A velha anã soltou mais uma gargalhada descontraída e depois disse:

— Bom... Você pode só me resumir o conteúdo da carta para facilitar, não é? Podia ter feito isso desde o começo.

“Será que é crime espancar idoso nessa cidade?”, pensei isso enquanto tremia o punho.

— Bem, estamos aqui para encontrar um tal de Svoath e achar o chefe de um lugar chamado [FORNALHA]. Sabe onde podemos achar, de preferência, os dois?

E pela primeira vez naquele encontro, o rosto de Zibret estava sério. Ela pousou seu dedo no queixo, pensativa.

— Svoath... Faz muito tempo que não ouço esse nome.

— Quer dizer que conhece ele, então? — perguntou Arthur, empolgado.

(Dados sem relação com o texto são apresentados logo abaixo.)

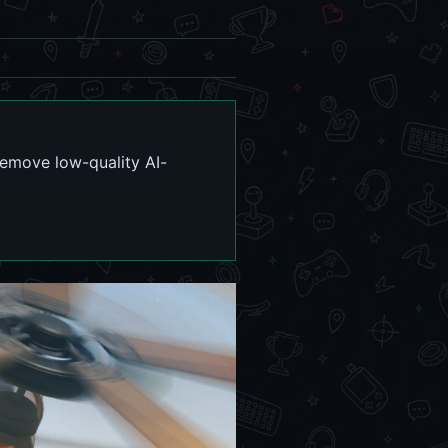
remove low-quality AI-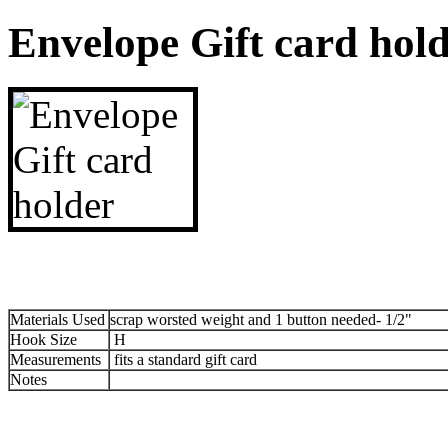
Envelope Gift card hol
Materials Used
scrap worsted weight and 1 button needed- 1/2"
Hook Size
H
Measurements
fits a standard gift card
Notes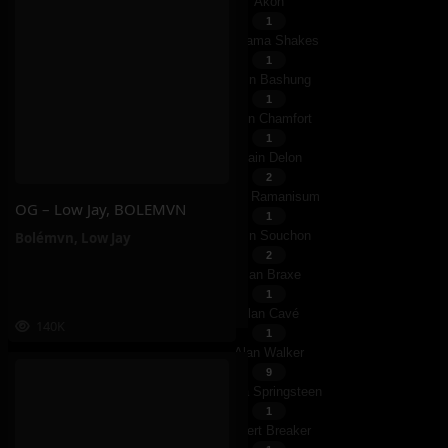
Akon
1
Alabama Shakes
1
Alain Bashung
1
Alain Chamfort
1
Alain Delon
2
Alain Ramanisum
OG – Low Jay, BOLEMVN
1
Alain Souchon
Bolémvn
,
Low Jay
2
Alan Braxe
1
Alan Cavé
140K
1
Alan Walker
9
Alana Springsteen
1
Albert Breaker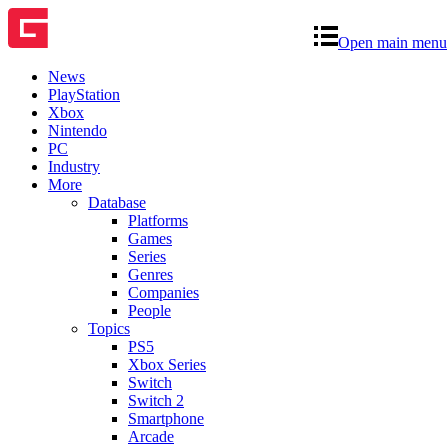
Open main menu
News
PlayStation
Xbox
Nintendo
PC
Industry
More
Database
Platforms
Games
Series
Genres
Companies
People
Topics
PS5
Xbox Series
Switch
Switch 2
Smartphone
Arcade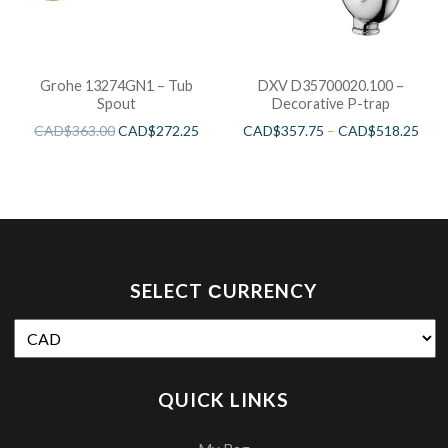
Grohe 13274GN1 – Tub
DXV D35700020.100 –
Spout
Decorative P-trap
CAD$
363.00
CAD$
272.25
CAD$
357.75
–
CAD$
518.25
SELECT СURRENCY
QUICK LINKS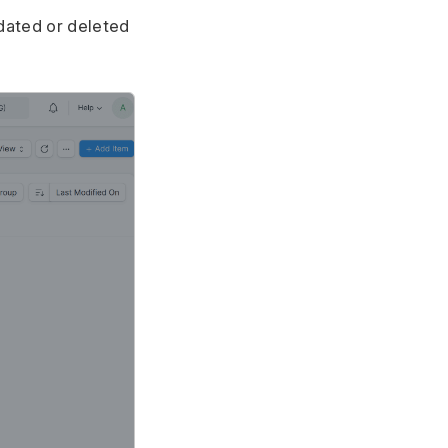
dated or deleted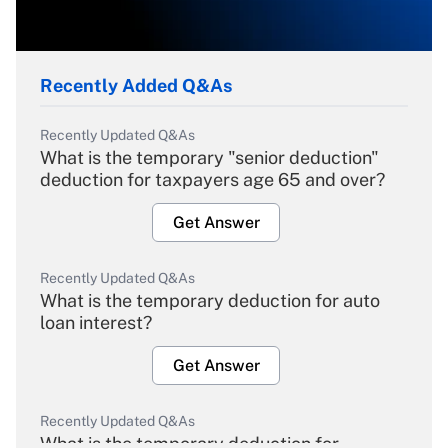
Recently Added Q&As
Recently Updated Q&As
What is the temporary "senior deduction"
deduction for taxpayers age 65 and over?
Get Answer
Recently Updated Q&As
What is the temporary deduction for auto
loan interest?
Get Answer
Recently Updated Q&As
What is the temporary deduction for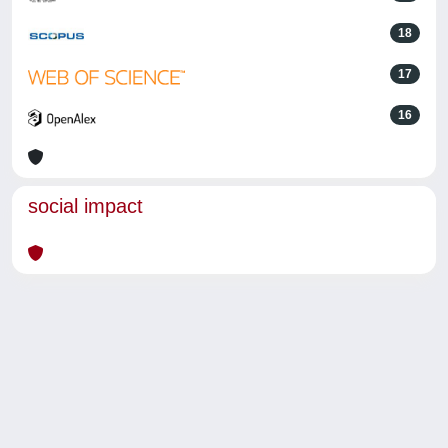
18
17
16
social impact
Powered by
IRIS
-
about IRIS
-
Utilizzo dei cookie
-
Privacy
Copyright © 2026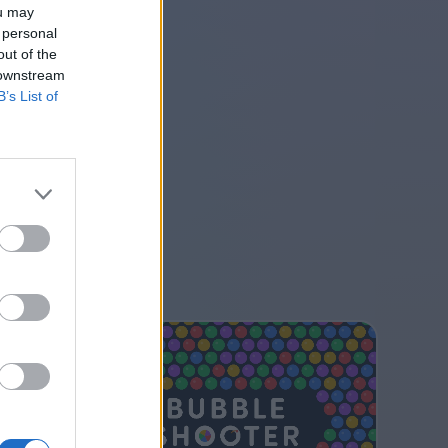
ou may
 personal
out of the
 downstream
B’s List of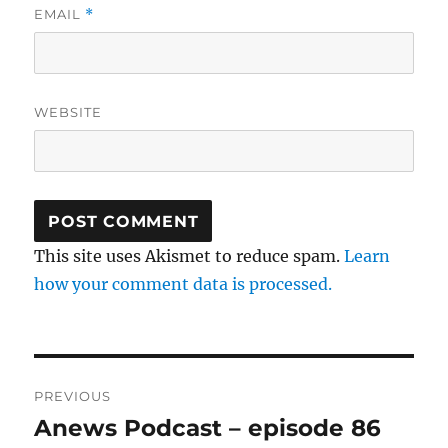
EMAIL
*
WEBSITE
This site uses Akismet to reduce spam.
Learn
how your comment data is processed.
Post
PREVIOUS
navigation
Anews Podcast – episode 86
Previous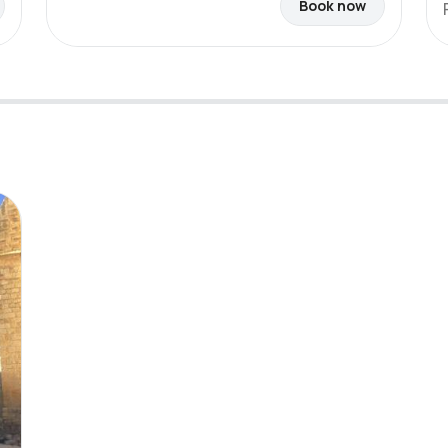
Book now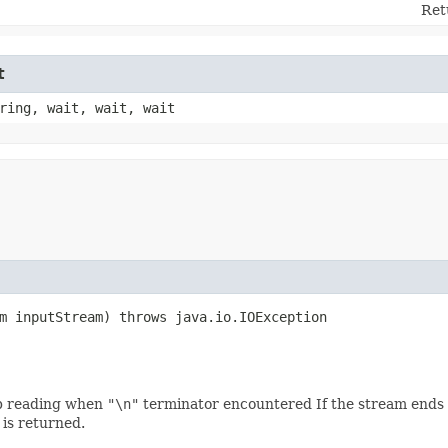
Ret
t
ring, wait, wait, wait
am inputStream) throws java.io.IOException
op reading when
"\n"
terminator encountered If the stream ends be
is returned.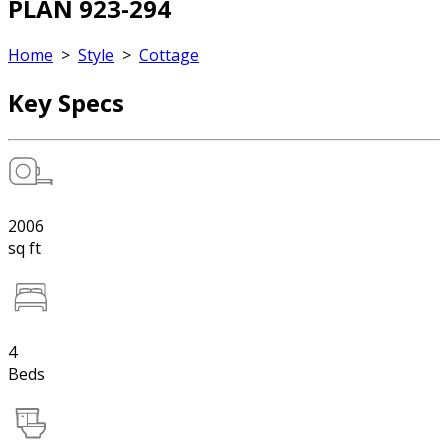
PLAN 923-294
Home
>
Style
>
Cottage
Key Specs
2006
sq ft
4
Beds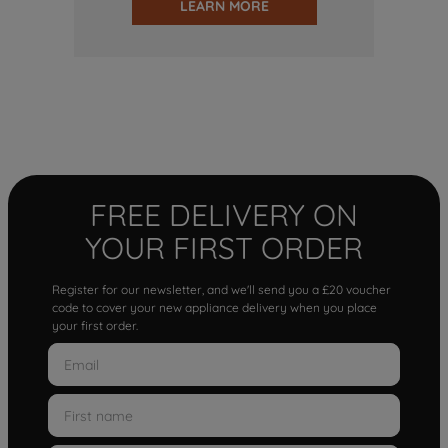
LEARN MORE
FREE DELIVERY ON
YOUR FIRST ORDER
Register for our newsletter, and we'll send you a £20 voucher
code to cover your new appliance delivery when you place
your first order.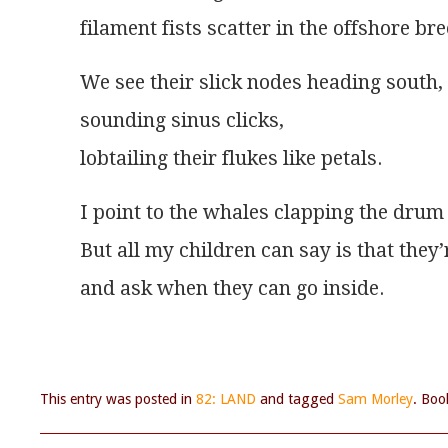
filament fists scatter in the offshore bre
We see their slick nodes heading south,
sounding sinus clicks,
lobtailing their flukes like petals.
I point to the whales clapping the drum 
But all my children can say is that they’
and ask when they can go inside.
This entry was posted in
82: LAND
and tagged
Sam Morley
. Bo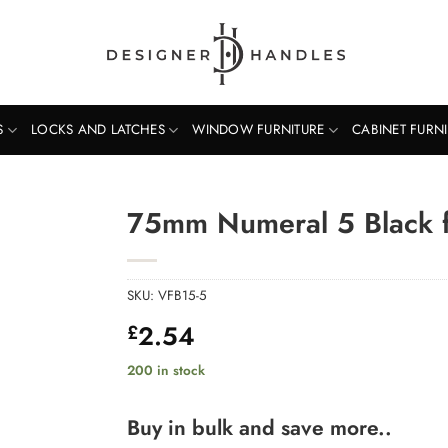
S
LOCKS AND LATCHES
WINDOW FURNITURE
CABINET FURN
75mm Numeral 5 Black f
SKU:
VFB15-5
2.54
£
200 in stock
Buy in bulk and save more..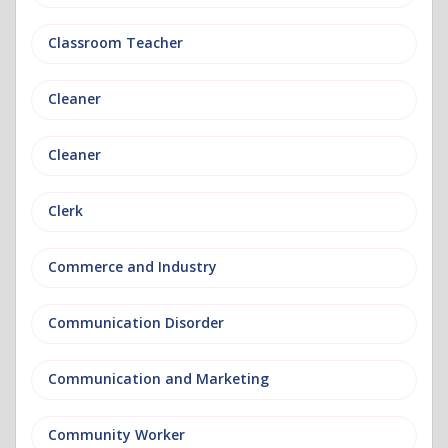
Classroom Teacher
Cleaner
Cleaner
Clerk
Commerce and Industry
Communication Disorder
Communication and Marketing
Community Worker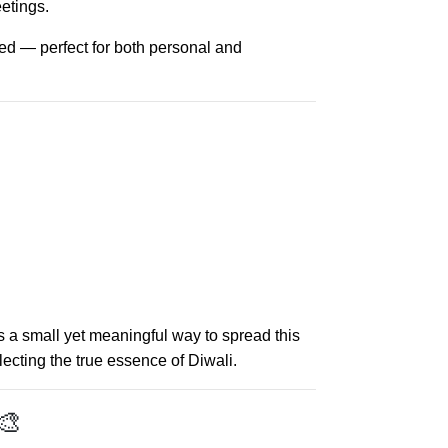
etings.
ned — perfect for both personal and
s a small yet meaningful way to spread this
ecting the true essence of Diwali.
🎨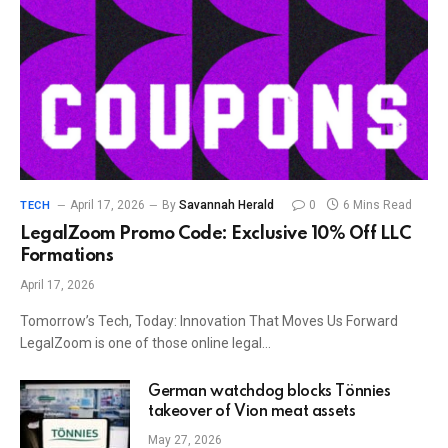
April 17, 2026
By
Savannah Herald
0
6 Mins Read
TECH
LegalZoom Promo Code: Exclusive 10% Off LLC
Formations
April 17, 2026
Tomorrow’s Tech, Today: Innovation That Moves Us Forward
LegalZoom is one of those online legal…
German watchdog blocks Tönnies
takeover of Vion meat assets
May 27, 2026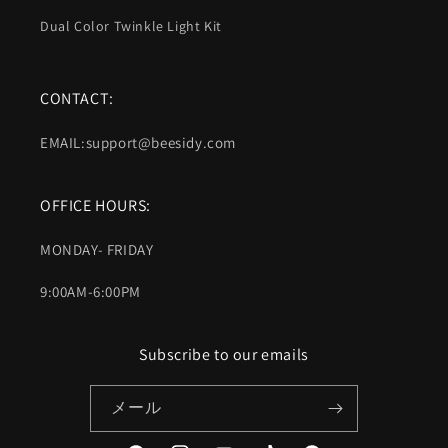
Dual Color Twinkle Light Kit
CONTACT:
EMAIL:support@beesidy.com
OFFICE HOURS:
MONDAY- FRIDAY
9:00AM-6:00PM
Subscribe to our emails
メール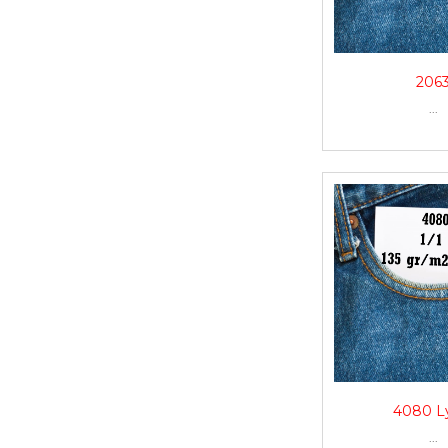
206
...
4080 L
...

— Não. Nunca o vi mais gordo!

E a animação de Arthur broxou quase que no mesmo instante. Eu meio que já esperava por isso.

— Mas talvez você o encontre na [FORNALHA]. Vocês terão de ir até lá de qualquer jeito se quiserem falar com Bjorn.

— Bjorn? — repetiu Arthur, intrigado com o nome.

— Ele é o ferreiro ancião que vive no fundo da [FORNALHA], em seu templo de magma. Ele é cultuado praticamente como um deus pela maioria esmagadora dos anões ferreiros de ||BASIN-C||. Praticamente todo o ferro mágico e encantado, além das melhores armaduras que são usadas pelo exército dos anões, passa pelas mãos dele.

— Dizem até que ele é capaz de forjar qualquer arma ou armadura, seja lendária ou não. — completou Pefrid, categórica.

— E eu posso levar vocês até lá, se quiserem. — acrescenta Zibret com uma risadinha maliciosa.

Por mais que ela não detestasse humanos como a maioria esmagadora da cidade, eu não confiava nem um pouco nela — não ao ponto de ficar sozinha com aquela tarada em algum lugar isolado!

Sempre foi o nosso plano desde o começo ir para lá, só não sabíamos onde ficava e nem por onde começar a procurar. Até por que, ||BASIN-C|| era um baita de um reino gigantesco com muitos distritos entupidos de anões rabugentos e insensíveis.

Pelo menos agora, até meio que a contragosto, nós tínhamos arranjado nossa guia turística para a [FORNALHA].